Daphne
Okay.
It was kind of stupid.
I mean, there wasn’t even any ‘kind of’ about it. It was really stupid. Especially when things were going so well.
My plan to get my mom together with Callow was going even better than I first imagined since I first spotted them together on the picnic table at the clubhouse.
And, even better than that, the three of us were kind of, I don’t know, becoming a little family.
I would never say it to my mom, who worked her ass off to be more than enough parent for me, but some part of me kind of always wished she’d dated, found someone, made a trio out of us.
I guess I figured she just wasn’t into it. Like maybe she didn’t have that desire or whatever. I knew an ace girl at school. I couldn’t relate, but she just… didn’t want anyone. Not that way. I started to think that was what was going on with Mom and her chronic singleness.
Until I saw her with Callow.
And it all sort of just clicked.
She was single because of, well, me.
She’d been too busy raising me when I was little, then trying to keep me out of jail, detention, or from becoming a teen mom myself to think of doing anything for herself.
Like getting a boyfriend who made her smile like Callow did.
I was patting myself on the back about how it all turned out.
But then Tammy texted, breaking a several-day silence that I’d sort of initiated after the whole attack thing. Mostly because Tammy tried to play it off and act like I was being a baby about it or blowing it out of proportion. Like I didn’t literally have a broken bone in my arm for it.

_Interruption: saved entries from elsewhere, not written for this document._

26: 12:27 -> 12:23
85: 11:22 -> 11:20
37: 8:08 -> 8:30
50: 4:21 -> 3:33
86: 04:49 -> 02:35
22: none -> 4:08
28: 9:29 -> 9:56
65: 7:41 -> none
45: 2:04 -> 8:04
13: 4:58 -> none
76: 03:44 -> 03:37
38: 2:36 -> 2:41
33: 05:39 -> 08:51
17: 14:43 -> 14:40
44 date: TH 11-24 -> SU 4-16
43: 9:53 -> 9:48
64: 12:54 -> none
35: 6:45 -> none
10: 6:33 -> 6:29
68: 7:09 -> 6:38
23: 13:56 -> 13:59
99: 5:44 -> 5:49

She’d been really insistent. And, well, she even offered me some money to help her with her hair since she couldn’t get into a salon, and she had some client who was paying her a shitton of money to have a different hair color.
I knew Mom had some strong feelings about Tammy and her job. But listening to Tammy talk about her clients kind of turned me off of guys in general.

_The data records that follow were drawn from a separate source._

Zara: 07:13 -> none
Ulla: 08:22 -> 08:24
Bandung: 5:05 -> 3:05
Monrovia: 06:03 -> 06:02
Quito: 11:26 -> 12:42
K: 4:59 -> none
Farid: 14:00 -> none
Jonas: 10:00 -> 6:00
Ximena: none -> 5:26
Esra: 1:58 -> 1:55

There was one who talked about wanting her to pee in her panties and send them to him.
Gross.
Like, seriously.
The guys in Allie’s books were a lot better, in my opinion, than these real-life guys that Tammy had flocking to her.
The thing was, I wanted the money.
The holidays were coming up again, and with my arm, I wasn’t going to be able to work a job again like I had the year before to get my mom something nice.
She’d always gone above and beyond for me. Even when money was tight, she always made sure it didn’t feel that way, that there were pretty wrapped presents under the tree.
I wanted to give back a little.
And helping Tammy was the only way for me to do that.
It was just a couple hours, I figured as I hooked my bad arm around the rungs, so I didn’t actually try to use it to lower down.
I could have just removed the alarm from the door and gone out that way. I had two hang-ups about that. One, it left Mom a little less protected. Even if she had some big, armed biker guy in her bed. But also, two, if I went out that way, there was a chance they might review the camera feed and see me. Going down the ladder meant that, if I was quiet enough on the way back in, they would probably never even know I’d snuck out.
It was a win-win.
But Tammy had dropped me off nearer to the front of the building than the back, leaving me to stumble around in the dark because I worried the neighbors might call the cops if they saw me using my phone’s flashlight outside of their apartments.